Depthwise Multiception Convolution for Reducing Network Parameters without Sacrificing Accuracy
This work offers an incremental improvement for researchers and practitioners looking to deploy deep learning models with reduced memory and storage requirements.
This paper addresses the problem of high parameter counts in deep convolutional neural networks by proposing depthwise multiception convolution (Multiception). Multiception reduces parameters by 32.48% on average while maintaining or improving accuracy across five popular CNN models on four benchmark datasets.
Deep convolutional neural networks have been proven successful in multiple benchmark challenges in recent years. However, the performance improvements are heavily reliant on increasingly complex network architecture and a high number of parameters, which require ever increasing amounts of storage and memory capacity. Depthwise separable convolution (DSConv) can effectively reduce the number of required parameters through decoupling standard convolution into spatial and cross-channel convolution steps. However, the method causes a degradation of accuracy.

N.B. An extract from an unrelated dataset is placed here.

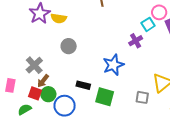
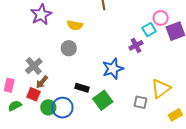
yellow semicircle: (59, 18) -> (75, 25), moved
green circle: (48, 94) -> (48, 107), moved
green square: (105, 97) -> (103, 100), turned 36
green semicircle: (25, 109) -> (15, 106), moved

To address this problem, we present depthwise multiception convolution, termed Multiception, which introduces layer-wise multiscale kernels to learn multiscale representations of all individual input channels simultaneously. We have carried out the experiment on four benchmark datasets, i.e. Cifar-10, Cifar-100, STL-10 and ImageNet32x32, using five popular CNN models, Multiception achieved accuracy promotion in all models and demonstrated higher accuracy performance compared to related works. Meanwhile, Multiception significantly reduces the number of parameters of standard convolution-based models by 32.48% on average while still preserving accuracy.